* _Task statement_
From the first line to the last, give the records again exactly.

[Stored data entries]
════════

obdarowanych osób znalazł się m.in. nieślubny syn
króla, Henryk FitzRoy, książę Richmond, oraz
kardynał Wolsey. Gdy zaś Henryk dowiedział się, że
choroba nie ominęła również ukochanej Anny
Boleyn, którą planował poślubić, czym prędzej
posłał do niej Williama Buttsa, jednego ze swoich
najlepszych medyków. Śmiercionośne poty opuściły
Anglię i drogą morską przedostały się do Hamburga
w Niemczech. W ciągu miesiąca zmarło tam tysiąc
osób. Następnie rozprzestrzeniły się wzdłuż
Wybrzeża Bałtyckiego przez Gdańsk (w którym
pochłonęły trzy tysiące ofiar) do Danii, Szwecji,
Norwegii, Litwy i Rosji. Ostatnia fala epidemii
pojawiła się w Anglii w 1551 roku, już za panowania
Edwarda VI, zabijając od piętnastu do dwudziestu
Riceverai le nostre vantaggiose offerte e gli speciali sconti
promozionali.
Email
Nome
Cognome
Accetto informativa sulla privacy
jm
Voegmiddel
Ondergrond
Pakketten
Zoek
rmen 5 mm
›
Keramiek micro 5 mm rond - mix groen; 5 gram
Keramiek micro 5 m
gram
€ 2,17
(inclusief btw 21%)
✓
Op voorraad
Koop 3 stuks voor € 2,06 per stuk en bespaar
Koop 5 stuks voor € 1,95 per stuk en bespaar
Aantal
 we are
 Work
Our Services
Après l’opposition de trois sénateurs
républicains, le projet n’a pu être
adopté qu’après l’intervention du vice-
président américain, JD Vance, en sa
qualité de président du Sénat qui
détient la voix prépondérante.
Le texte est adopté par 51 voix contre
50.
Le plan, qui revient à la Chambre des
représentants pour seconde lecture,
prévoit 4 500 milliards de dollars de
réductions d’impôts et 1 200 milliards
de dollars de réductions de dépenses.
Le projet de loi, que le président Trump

════════

* _Response box_
obdarowanych osób znalazł się m.in. nieślubny syn
króla, Henryk FitzRoy, książę Richmond, oraz
kardynał Wolsey. Gdy zaś Henryk dowiedział się, że
choroba nie ominęła również ukochanej Anny
Boleyn, którą planował poślubić, czym prędzej
posłał do niej Williama Buttsa, jednego ze swoich
najlepszych medyków. Śmiercionośne poty opuściły
Anglię i drogą morską przedostały się do Hamburga
w Niemczech. W ciągu miesiąca zmarło tam tysiąc
osób. Następnie rozprzestrzeniły się wzdłuż
Wybrzeża Bałtyckiego przez Gdańsk (w którym
pochłonęły trzy tysiące ofiar) do Danii, Szwecji,
Norwegii, Litwy i Rosji. Ostatnia fala epidemii
pojawiła się w Anglii w 1551 roku, już za panowania
Edwarda VI, zabijając od piętnastu do dwudziestu
Riceverai le nostre vantaggiose offerte e gli speciali sconti
promozionali.
Email
Nome
Cognome
Accetto informativa sulla privacy
jm
Voegmiddel
Ondergrond
Pakketten
Zoek
rmen 5 mm
›
Keramiek micro 5 mm rond - mix groen; 5 gram
Keramiek micro 5 m
gram
€ 2,17
(inclusief btw 21%)
✓
Op voorraad
Koop 3 stuks voor € 2,06 per stuk en bespaar
Koop 5 stuks voor € 1,95 per stuk en bespaar
Aantal
 we are
 Work
Our Services
Après l’opposition de trois sénateurs
républicains, le projet n’a pu être
adopté qu’après l’intervention du vice-
président américain, JD Vance, en sa
qualité de président du Sénat qui
détient la voix prépondérante.
Le texte est adopté par 51 voix contre
50.
Le plan, qui revient à la Chambre des
représentants pour seconde lecture,
prévoit 4 500 milliards de dollars de
réductions d’impôts et 1 200 milliards
de dollars de réductions de dépenses.
Le projet de loi, que le président Trump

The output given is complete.